Show every line in the entries below where the word "entrepreneurs" appears.

TASK INPUT START

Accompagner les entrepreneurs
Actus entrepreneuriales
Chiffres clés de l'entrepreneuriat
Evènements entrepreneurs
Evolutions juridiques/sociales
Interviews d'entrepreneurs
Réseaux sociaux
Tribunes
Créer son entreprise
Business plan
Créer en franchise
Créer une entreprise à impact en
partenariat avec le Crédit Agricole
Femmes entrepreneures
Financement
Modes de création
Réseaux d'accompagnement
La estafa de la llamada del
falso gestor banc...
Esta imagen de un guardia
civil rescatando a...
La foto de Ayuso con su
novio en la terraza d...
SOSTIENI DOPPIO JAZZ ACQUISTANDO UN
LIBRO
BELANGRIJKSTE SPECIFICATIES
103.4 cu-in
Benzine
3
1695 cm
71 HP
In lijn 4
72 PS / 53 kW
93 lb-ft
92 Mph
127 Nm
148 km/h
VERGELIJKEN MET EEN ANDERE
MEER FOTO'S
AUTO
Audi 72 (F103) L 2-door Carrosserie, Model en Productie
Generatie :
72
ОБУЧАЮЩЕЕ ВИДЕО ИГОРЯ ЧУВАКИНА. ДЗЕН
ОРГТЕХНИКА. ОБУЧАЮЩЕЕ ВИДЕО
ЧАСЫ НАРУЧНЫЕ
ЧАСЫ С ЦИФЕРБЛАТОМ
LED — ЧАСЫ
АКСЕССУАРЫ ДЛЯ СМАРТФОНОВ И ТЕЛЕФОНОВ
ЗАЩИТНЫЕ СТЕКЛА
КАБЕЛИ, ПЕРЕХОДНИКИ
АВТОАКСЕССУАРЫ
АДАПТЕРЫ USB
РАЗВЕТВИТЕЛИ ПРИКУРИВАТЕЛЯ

TASK INPUT END

**SOLUTION FOR THIS TASK:**
Accompagner les entrepreneurs
Evènements entrepreneurs
Interviews d'entrepreneurs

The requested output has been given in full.